Hi guys,
Just got my hands on a HP ProLiant Microserver gen8 with 16GB RAM. I installed the latest TrueNAS SCALE Dragonfish-24.04.0 on a 128GB SATA SSD using Grub to boot from an SD card in the internal SD card, which chains the boot to SATA port 5 (ODD port). That works flawlessly. After installation, I performed the initial setup and added the pool, users, network setup etc. My storage consists of 4 spinners in a RAIDZ1 configuration.
I am able to refresh the built in TrueNAS chart (107 apps) but after that I added the TrueCharts catalog but installing the catalog takes for more than 2 hours (!) with both cores of the Pentium G2020T CPU at 100%. After the catalog finally installed, installing apps also takes ages and after installation, the apps don’t work.
I really wanted to use Truecharts because there is an app called SickChill that I use, which isn’t available in the TrueNAS catalog.
Alternative is to install docker in a sandbox, and from there all possible apps. I will go this way, since I don’t like to be limited by available truenas apps.
Another alternative is to actually use the underlying container found here: Docker as a “custom app”, see the Scale docs and the app install wiki. No need for a 3rd party catalog for one app. All 19 of my apps are custom apps as they are so much more flexible in general and updates have yet to hurt them. Literally in a few minutes, you have a running app (once you are familiar with them).
Loosely, you follow the docker instructions, but instead of creating a dockerfile you enter the data into the UI in the custom app screen.
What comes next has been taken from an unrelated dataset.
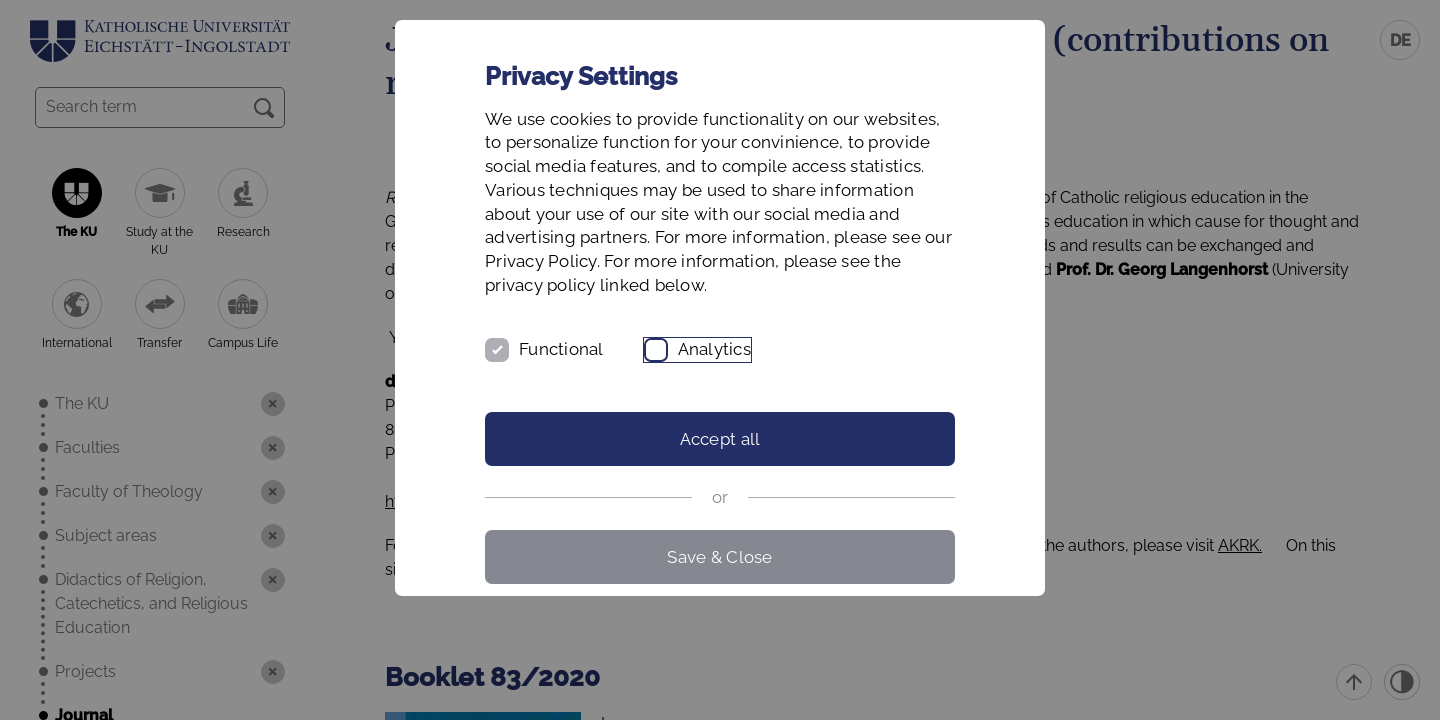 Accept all (720, 439)
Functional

I’m on the TrueCharts team, your specs are too low for the OS + External App Catalog, we require an SSD for apps and a quad-core CPU, so it makes sense you have issues with the catalog. See here → System Requirements | TrueCharts Charts
A ten-year-old two-core Pentium is pretty light for TrueNAS at all, all the more so if you’re adding apps to the mix. Some of the suggestions up-topic might be a little less demanding than the full apps ecosystem, but I really think you need more in the CPU department. I believe a E3-1220L was an option for the Microserver Gen 8; that might help you out (that’s what my parents’ NAS is running, but it’s on CORE).
But at least you get hyperthreading, not to mention a turbo boost freq about 1 GHz higher than the Pentium that’s already in there–and lower TDP to boot. I doubt the thermals of the Microserver could handle a much higher-power CPU.
Thanks, but I have no knowledge of this stuff whatsoever. If something breaks, I’m f*cked.
I’ll go with a faster CPU and maybe change the internal SATA port to a PCIe SATA card. It’ll be 25 euros and I’m good to go.